■ **TASK OBJECTIVE**
The response should consist of the data below, copied exactly, with no pictures in it.

[LISTED RECORDS]

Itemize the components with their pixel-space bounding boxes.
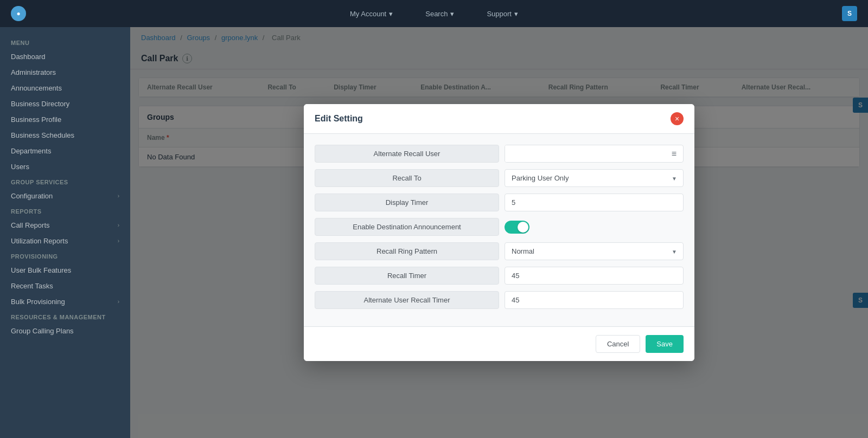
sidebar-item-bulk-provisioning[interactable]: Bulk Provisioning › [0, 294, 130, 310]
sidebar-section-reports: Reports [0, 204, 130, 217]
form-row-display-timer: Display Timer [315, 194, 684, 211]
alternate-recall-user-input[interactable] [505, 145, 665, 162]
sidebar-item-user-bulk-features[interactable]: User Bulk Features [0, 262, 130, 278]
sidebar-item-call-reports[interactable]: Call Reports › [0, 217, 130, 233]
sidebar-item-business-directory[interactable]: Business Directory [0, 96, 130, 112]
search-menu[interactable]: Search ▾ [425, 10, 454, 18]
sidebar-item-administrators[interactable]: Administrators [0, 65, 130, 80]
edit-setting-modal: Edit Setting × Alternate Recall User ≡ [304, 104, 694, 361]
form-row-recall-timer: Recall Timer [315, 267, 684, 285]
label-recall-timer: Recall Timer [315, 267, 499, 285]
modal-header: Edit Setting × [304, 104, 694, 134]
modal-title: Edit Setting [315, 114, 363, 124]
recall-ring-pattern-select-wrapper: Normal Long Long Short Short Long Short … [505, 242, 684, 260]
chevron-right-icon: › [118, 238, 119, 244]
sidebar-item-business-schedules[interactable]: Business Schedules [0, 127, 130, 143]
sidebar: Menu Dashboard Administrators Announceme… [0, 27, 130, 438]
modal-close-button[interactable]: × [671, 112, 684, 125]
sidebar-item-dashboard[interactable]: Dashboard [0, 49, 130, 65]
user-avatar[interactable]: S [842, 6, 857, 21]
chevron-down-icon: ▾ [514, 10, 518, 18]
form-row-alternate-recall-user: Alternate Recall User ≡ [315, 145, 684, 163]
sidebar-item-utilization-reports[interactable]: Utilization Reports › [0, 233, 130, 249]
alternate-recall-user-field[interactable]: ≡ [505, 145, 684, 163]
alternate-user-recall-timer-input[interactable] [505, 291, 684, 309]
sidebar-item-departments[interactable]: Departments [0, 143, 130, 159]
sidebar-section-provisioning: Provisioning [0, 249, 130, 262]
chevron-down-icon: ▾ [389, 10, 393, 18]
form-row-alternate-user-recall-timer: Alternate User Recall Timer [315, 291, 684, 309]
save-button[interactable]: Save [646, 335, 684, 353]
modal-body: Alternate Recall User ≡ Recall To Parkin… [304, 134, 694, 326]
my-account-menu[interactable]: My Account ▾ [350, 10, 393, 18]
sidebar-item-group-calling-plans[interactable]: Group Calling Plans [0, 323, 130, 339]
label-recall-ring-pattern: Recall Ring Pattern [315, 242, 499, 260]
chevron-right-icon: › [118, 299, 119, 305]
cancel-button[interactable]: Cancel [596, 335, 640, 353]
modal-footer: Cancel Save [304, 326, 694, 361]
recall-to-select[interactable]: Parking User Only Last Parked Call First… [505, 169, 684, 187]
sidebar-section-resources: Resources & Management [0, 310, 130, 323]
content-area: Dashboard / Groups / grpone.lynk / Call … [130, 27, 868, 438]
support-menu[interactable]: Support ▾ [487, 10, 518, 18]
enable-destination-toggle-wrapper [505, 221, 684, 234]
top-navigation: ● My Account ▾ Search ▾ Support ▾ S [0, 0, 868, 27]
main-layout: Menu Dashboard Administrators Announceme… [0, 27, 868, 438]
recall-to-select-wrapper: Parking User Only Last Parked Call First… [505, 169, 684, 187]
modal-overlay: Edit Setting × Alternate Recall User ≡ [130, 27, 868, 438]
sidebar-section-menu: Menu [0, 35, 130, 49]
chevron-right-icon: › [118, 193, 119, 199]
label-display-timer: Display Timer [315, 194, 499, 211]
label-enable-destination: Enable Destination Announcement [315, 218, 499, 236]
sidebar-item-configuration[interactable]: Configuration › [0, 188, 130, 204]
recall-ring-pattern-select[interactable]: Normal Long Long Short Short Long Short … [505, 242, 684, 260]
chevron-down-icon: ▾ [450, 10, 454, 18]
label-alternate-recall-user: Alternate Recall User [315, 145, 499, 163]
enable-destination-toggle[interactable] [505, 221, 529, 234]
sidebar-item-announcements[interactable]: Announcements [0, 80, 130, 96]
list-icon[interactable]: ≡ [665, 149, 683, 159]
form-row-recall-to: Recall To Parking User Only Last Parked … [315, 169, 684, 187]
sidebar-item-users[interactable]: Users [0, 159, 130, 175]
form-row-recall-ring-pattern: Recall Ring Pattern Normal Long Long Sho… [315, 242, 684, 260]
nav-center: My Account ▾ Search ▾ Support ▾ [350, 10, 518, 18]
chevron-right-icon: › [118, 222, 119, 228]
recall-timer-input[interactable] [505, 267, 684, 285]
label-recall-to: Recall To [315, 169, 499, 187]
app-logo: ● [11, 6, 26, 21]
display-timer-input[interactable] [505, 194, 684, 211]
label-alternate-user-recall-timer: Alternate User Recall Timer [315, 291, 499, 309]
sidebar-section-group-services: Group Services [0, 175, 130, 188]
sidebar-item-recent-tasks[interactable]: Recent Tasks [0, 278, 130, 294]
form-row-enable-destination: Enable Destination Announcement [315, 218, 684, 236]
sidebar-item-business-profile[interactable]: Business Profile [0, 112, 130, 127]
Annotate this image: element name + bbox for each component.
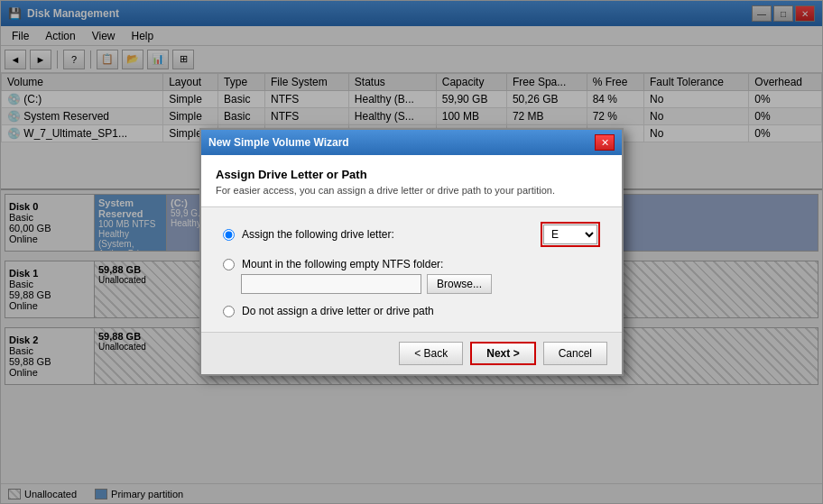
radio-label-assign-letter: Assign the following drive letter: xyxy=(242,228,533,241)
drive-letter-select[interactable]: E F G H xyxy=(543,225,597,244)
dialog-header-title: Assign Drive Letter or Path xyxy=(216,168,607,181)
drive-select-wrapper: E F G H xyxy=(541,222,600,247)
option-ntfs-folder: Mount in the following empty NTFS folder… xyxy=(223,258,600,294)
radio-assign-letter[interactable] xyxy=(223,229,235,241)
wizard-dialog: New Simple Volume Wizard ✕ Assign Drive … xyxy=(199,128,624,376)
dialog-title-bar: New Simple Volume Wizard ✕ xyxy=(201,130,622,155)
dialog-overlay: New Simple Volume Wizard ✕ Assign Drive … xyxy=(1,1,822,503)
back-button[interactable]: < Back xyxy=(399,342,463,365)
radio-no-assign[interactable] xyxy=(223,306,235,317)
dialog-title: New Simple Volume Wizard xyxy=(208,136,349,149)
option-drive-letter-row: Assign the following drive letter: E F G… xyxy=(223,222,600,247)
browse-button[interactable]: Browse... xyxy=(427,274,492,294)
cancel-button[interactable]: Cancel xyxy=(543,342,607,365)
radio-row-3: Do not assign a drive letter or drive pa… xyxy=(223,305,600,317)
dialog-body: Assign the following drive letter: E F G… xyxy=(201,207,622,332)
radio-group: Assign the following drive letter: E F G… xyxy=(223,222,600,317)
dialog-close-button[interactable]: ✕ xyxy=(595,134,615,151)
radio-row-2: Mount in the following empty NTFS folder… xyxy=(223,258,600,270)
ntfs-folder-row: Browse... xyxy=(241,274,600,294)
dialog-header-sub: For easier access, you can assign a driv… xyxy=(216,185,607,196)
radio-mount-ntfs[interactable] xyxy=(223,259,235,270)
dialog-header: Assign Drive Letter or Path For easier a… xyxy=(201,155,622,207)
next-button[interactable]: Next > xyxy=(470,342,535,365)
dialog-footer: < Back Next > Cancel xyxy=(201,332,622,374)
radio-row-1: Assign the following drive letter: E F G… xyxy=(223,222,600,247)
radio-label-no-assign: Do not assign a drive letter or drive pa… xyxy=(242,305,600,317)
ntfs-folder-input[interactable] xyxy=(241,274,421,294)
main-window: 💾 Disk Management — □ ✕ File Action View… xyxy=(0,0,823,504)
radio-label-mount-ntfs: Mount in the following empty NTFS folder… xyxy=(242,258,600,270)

[/LISTED RECORDS]

■ **RESULT FOR THIS TASK**
Itemize the components with their pixel-space bounding boxes.
sidebar-item-bulk-provisioning[interactable]: Bulk Provisioning › [0, 294, 130, 310]
sidebar-section-reports: Reports [0, 204, 130, 217]
form-row-display-timer: Display Timer [315, 194, 684, 211]
alternate-recall-user-input[interactable] [505, 145, 665, 162]
sidebar-item-user-bulk-features[interactable]: User Bulk Features [0, 262, 130, 278]
sidebar-item-call-reports[interactable]: Call Reports › [0, 217, 130, 233]
sidebar-item-business-directory[interactable]: Business Directory [0, 96, 130, 112]
search-menu[interactable]: Search ▾ [425, 10, 454, 18]
sidebar-item-administrators[interactable]: Administrators [0, 65, 130, 80]
edit-setting-modal: Edit Setting × Alternate Recall User ≡ [304, 104, 694, 361]
form-row-recall-timer: Recall Timer [315, 267, 684, 285]
label-recall-timer: Recall Timer [315, 267, 499, 285]
modal-header: Edit Setting × [304, 104, 694, 134]
modal-title: Edit Setting [315, 114, 363, 124]
recall-ring-pattern-select-wrapper: Normal Long Long Short Short Long Short … [505, 242, 684, 260]
chevron-right-icon: › [118, 238, 119, 244]
sidebar-item-business-schedules[interactable]: Business Schedules [0, 127, 130, 143]
sidebar: Menu Dashboard Administrators Announceme… [0, 27, 130, 438]
modal-close-button[interactable]: × [671, 112, 684, 125]
sidebar-item-dashboard[interactable]: Dashboard [0, 49, 130, 65]
user-avatar[interactable]: S [842, 6, 857, 21]
chevron-down-icon: ▾ [514, 10, 518, 18]
form-row-alternate-recall-user: Alternate Recall User ≡ [315, 145, 684, 163]
sidebar-item-utilization-reports[interactable]: Utilization Reports › [0, 233, 130, 249]
alternate-recall-user-field[interactable]: ≡ [505, 145, 684, 163]
alternate-user-recall-timer-input[interactable] [505, 291, 684, 309]
sidebar-item-departments[interactable]: Departments [0, 143, 130, 159]
sidebar-section-provisioning: Provisioning [0, 249, 130, 262]
chevron-down-icon: ▾ [389, 10, 393, 18]
form-row-alternate-user-recall-timer: Alternate User Recall Timer [315, 291, 684, 309]
save-button[interactable]: Save [646, 335, 684, 353]
modal-body: Alternate Recall User ≡ Recall To Parkin… [304, 134, 694, 326]
my-account-menu[interactable]: My Account ▾ [350, 10, 393, 18]
sidebar-item-group-calling-plans[interactable]: Group Calling Plans [0, 323, 130, 339]
label-recall-ring-pattern: Recall Ring Pattern [315, 242, 499, 260]
chevron-right-icon: › [118, 299, 119, 305]
cancel-button[interactable]: Cancel [596, 335, 640, 353]
modal-footer: Cancel Save [304, 326, 694, 361]
recall-to-select[interactable]: Parking User Only Last Parked Call First… [505, 169, 684, 187]
sidebar-section-resources: Resources & Management [0, 310, 130, 323]
content-area: Dashboard / Groups / grpone.lynk / Call … [130, 27, 868, 438]
support-menu[interactable]: Support ▾ [487, 10, 518, 18]
enable-destination-toggle-wrapper [505, 221, 684, 234]
top-navigation: ● My Account ▾ Search ▾ Support ▾ S [0, 0, 868, 27]
main-layout: Menu Dashboard Administrators Announceme… [0, 27, 868, 438]
recall-to-select-wrapper: Parking User Only Last Parked Call First… [505, 169, 684, 187]
modal-overlay: Edit Setting × Alternate Recall User ≡ [130, 27, 868, 438]
sidebar-section-menu: Menu [0, 35, 130, 49]
chevron-right-icon: › [118, 193, 119, 199]
label-display-timer: Display Timer [315, 194, 499, 211]
label-enable-destination: Enable Destination Announcement [315, 218, 499, 236]
sidebar-item-configuration[interactable]: Configuration › [0, 188, 130, 204]
recall-ring-pattern-select[interactable]: Normal Long Long Short Short Long Short … [505, 242, 684, 260]
chevron-down-icon: ▾ [450, 10, 454, 18]
label-alternate-recall-user: Alternate Recall User [315, 145, 499, 163]
enable-destination-toggle[interactable] [505, 221, 529, 234]
sidebar-item-announcements[interactable]: Announcements [0, 80, 130, 96]
list-icon[interactable]: ≡ [665, 149, 683, 159]
form-row-recall-to: Recall To Parking User Only Last Parked … [315, 169, 684, 187]
sidebar-item-users[interactable]: Users [0, 159, 130, 175]
form-row-recall-ring-pattern: Recall Ring Pattern Normal Long Long Sho… [315, 242, 684, 260]
nav-center: My Account ▾ Search ▾ Support ▾ [350, 10, 518, 18]
chevron-right-icon: › [118, 222, 119, 228]
recall-timer-input[interactable] [505, 267, 684, 285]
label-recall-to: Recall To [315, 169, 499, 187]
app-logo: ● [11, 6, 26, 21]
display-timer-input[interactable] [505, 194, 684, 211]
label-alternate-user-recall-timer: Alternate User Recall Timer [315, 291, 499, 309]
sidebar-section-group-services: Group Services [0, 175, 130, 188]
sidebar-item-recent-tasks[interactable]: Recent Tasks [0, 278, 130, 294]
form-row-enable-destination: Enable Destination Announcement [315, 218, 684, 236]
sidebar-item-business-profile[interactable]: Business Profile [0, 112, 130, 127]
Annotate this image: element name + bbox for each component.
radio-label-assign-letter: Assign the following drive letter: xyxy=(242,228,533,241)
drive-letter-select[interactable]: E F G H xyxy=(543,225,597,244)
dialog-header-title: Assign Drive Letter or Path xyxy=(216,168,607,181)
drive-select-wrapper: E F G H xyxy=(541,222,600,247)
option-ntfs-folder: Mount in the following empty NTFS folder… xyxy=(223,258,600,294)
radio-assign-letter[interactable] xyxy=(223,229,235,241)
wizard-dialog: New Simple Volume Wizard ✕ Assign Drive … xyxy=(199,128,624,376)
dialog-title-bar: New Simple Volume Wizard ✕ xyxy=(201,130,622,155)
dialog-overlay: New Simple Volume Wizard ✕ Assign Drive … xyxy=(1,1,822,503)
back-button[interactable]: < Back xyxy=(399,342,463,365)
radio-no-assign[interactable] xyxy=(223,306,235,317)
dialog-title: New Simple Volume Wizard xyxy=(208,136,349,149)
option-drive-letter-row: Assign the following drive letter: E F G… xyxy=(223,222,600,247)
browse-button[interactable]: Browse... xyxy=(427,274,492,294)
cancel-button[interactable]: Cancel xyxy=(543,342,607,365)
radio-row-3: Do not assign a drive letter or drive pa… xyxy=(223,305,600,317)
dialog-body: Assign the following drive letter: E F G… xyxy=(201,207,622,332)
radio-group: Assign the following drive letter: E F G… xyxy=(223,222,600,317)
dialog-close-button[interactable]: ✕ xyxy=(595,134,615,151)
radio-row-2: Mount in the following empty NTFS folder… xyxy=(223,258,600,270)
ntfs-folder-row: Browse... xyxy=(241,274,600,294)
dialog-header-sub: For easier access, you can assign a driv… xyxy=(216,185,607,196)
radio-mount-ntfs[interactable] xyxy=(223,259,235,270)
dialog-header: Assign Drive Letter or Path For easier a… xyxy=(201,155,622,207)
next-button[interactable]: Next > xyxy=(470,342,535,365)
dialog-footer: < Back Next > Cancel xyxy=(201,332,622,374)
radio-row-1: Assign the following drive letter: E F G… xyxy=(223,222,600,247)
radio-label-no-assign: Do not assign a drive letter or drive pa… xyxy=(242,305,600,317)
ntfs-folder-input[interactable] xyxy=(241,274,421,294)
main-window: 💾 Disk Management — □ ✕ File Action View… xyxy=(0,0,823,504)
radio-label-mount-ntfs: Mount in the following empty NTFS folder… xyxy=(242,258,600,270)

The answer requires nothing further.